*** Given information ***

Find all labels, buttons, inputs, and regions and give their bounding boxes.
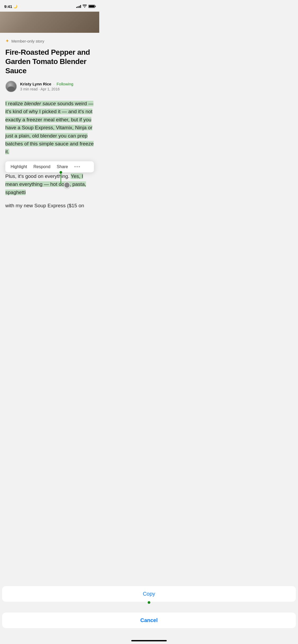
article-header: ✦ Member-only story Fire-Roasted Pepper …	[0, 33, 99, 92]
dot-3	[79, 166, 80, 167]
member-label: Member-only story	[11, 39, 44, 43]
signal-icon	[76, 5, 81, 8]
share-button[interactable]: Share	[57, 164, 68, 169]
moon-icon: 🌙	[13, 4, 17, 8]
paragraph-3-text: with my new Soup Express ($15 on	[5, 203, 84, 208]
member-badge: ✦ Member-only story	[5, 38, 94, 44]
hero-image	[0, 12, 99, 33]
selection-handle-line	[61, 174, 61, 184]
author-info: Kristy Lynn Rice · Following 3 min read …	[20, 82, 73, 91]
paragraph-1[interactable]: I realize blender sauce sounds weird — i…	[5, 100, 94, 156]
author-name-row: Kristy Lynn Rice · Following	[20, 82, 73, 86]
read-time: 3 min read	[20, 87, 38, 91]
selection-handle-top	[60, 171, 62, 174]
dot-separator: ·	[53, 82, 55, 86]
wifi-icon	[83, 4, 87, 8]
highlighted-partial[interactable]: Yes, I mean everything — hot dogs, pasta…	[5, 173, 86, 195]
article-body: I realize blender sauce sounds weird — i…	[0, 100, 99, 215]
status-time: 9:41 🌙	[4, 4, 17, 9]
battery-icon	[88, 5, 95, 8]
dot-1	[74, 166, 76, 167]
highlighted-paragraph[interactable]: I realize blender sauce sounds weird — i…	[5, 101, 94, 154]
author-avatar[interactable]	[5, 81, 17, 92]
selection-toolbar[interactable]: Highlight Respond Share	[5, 161, 94, 172]
more-options[interactable]	[74, 166, 80, 167]
paragraph-2[interactable]: Plus, it's good on everything. Yes, I me…	[5, 172, 94, 196]
status-bar: 9:41 🌙	[0, 0, 99, 12]
time-display: 9:41	[4, 4, 12, 9]
highlight-button[interactable]: Highlight	[11, 164, 27, 169]
member-star-icon: ✦	[5, 38, 9, 44]
author-name[interactable]: Kristy Lynn Rice	[20, 82, 51, 86]
author-row: Kristy Lynn Rice · Following 3 min read …	[5, 81, 94, 92]
dot-2	[76, 166, 78, 167]
following-button[interactable]: Following	[57, 82, 73, 86]
meta-dot: ·	[39, 87, 40, 91]
author-meta: 3 min read · Apr 1, 2016	[20, 87, 73, 91]
selection-handle-bottom	[64, 182, 70, 188]
article-title: Fire-Roasted Pepper and Garden Tomato Bl…	[5, 48, 94, 75]
status-icons	[76, 4, 95, 8]
paragraph-3[interactable]: with my new Soup Express ($15 on	[5, 202, 94, 215]
respond-button[interactable]: Respond	[33, 164, 50, 169]
publish-date: Apr 1, 2016	[40, 87, 60, 91]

*** End of Given information ***

### How to complete this task
Images stay out, but the rest of the records must be retyped exactly.

### Answer space
Find all labels, buttons, inputs, and regions and give their bounding boxes.
article-header: ✦ Member-only story Fire-Roasted Pepper …	[0, 33, 99, 92]
dot-3	[79, 166, 80, 167]
member-label: Member-only story	[11, 39, 44, 43]
signal-icon	[76, 5, 81, 8]
share-button[interactable]: Share	[57, 164, 68, 169]
moon-icon: 🌙	[13, 4, 17, 8]
paragraph-3-text: with my new Soup Express ($15 on	[5, 203, 84, 208]
member-badge: ✦ Member-only story	[5, 38, 94, 44]
hero-image	[0, 12, 99, 33]
selection-handle-line	[61, 174, 61, 184]
author-info: Kristy Lynn Rice · Following 3 min read …	[20, 82, 73, 91]
paragraph-1[interactable]: I realize blender sauce sounds weird — i…	[5, 100, 94, 156]
author-name-row: Kristy Lynn Rice · Following	[20, 82, 73, 86]
read-time: 3 min read	[20, 87, 38, 91]
selection-handle-top	[60, 171, 62, 174]
dot-separator: ·	[53, 82, 55, 86]
wifi-icon	[83, 4, 87, 8]
highlighted-partial[interactable]: Yes, I mean everything — hot dogs, pasta…	[5, 173, 86, 195]
article-body: I realize blender sauce sounds weird — i…	[0, 100, 99, 215]
status-time: 9:41 🌙	[4, 4, 17, 9]
battery-icon	[88, 5, 95, 8]
dot-1	[74, 166, 76, 167]
highlighted-paragraph[interactable]: I realize blender sauce sounds weird — i…	[5, 101, 94, 154]
author-avatar[interactable]	[5, 81, 17, 92]
selection-toolbar[interactable]: Highlight Respond Share	[5, 161, 94, 172]
more-options[interactable]	[74, 166, 80, 167]
paragraph-2[interactable]: Plus, it's good on everything. Yes, I me…	[5, 172, 94, 196]
status-bar: 9:41 🌙	[0, 0, 99, 12]
time-display: 9:41	[4, 4, 12, 9]
highlight-button[interactable]: Highlight	[11, 164, 27, 169]
member-star-icon: ✦	[5, 38, 9, 44]
author-name[interactable]: Kristy Lynn Rice	[20, 82, 51, 86]
author-row: Kristy Lynn Rice · Following 3 min read …	[5, 81, 94, 92]
dot-2	[76, 166, 78, 167]
following-button[interactable]: Following	[57, 82, 73, 86]
meta-dot: ·	[39, 87, 40, 91]
author-meta: 3 min read · Apr 1, 2016	[20, 87, 73, 91]
selection-handle-bottom	[64, 182, 70, 188]
article-title: Fire-Roasted Pepper and Garden Tomato Bl…	[5, 48, 94, 75]
status-icons	[76, 4, 95, 8]
paragraph-3[interactable]: with my new Soup Express ($15 on	[5, 202, 94, 215]
respond-button[interactable]: Respond	[33, 164, 50, 169]
publish-date: Apr 1, 2016	[40, 87, 60, 91]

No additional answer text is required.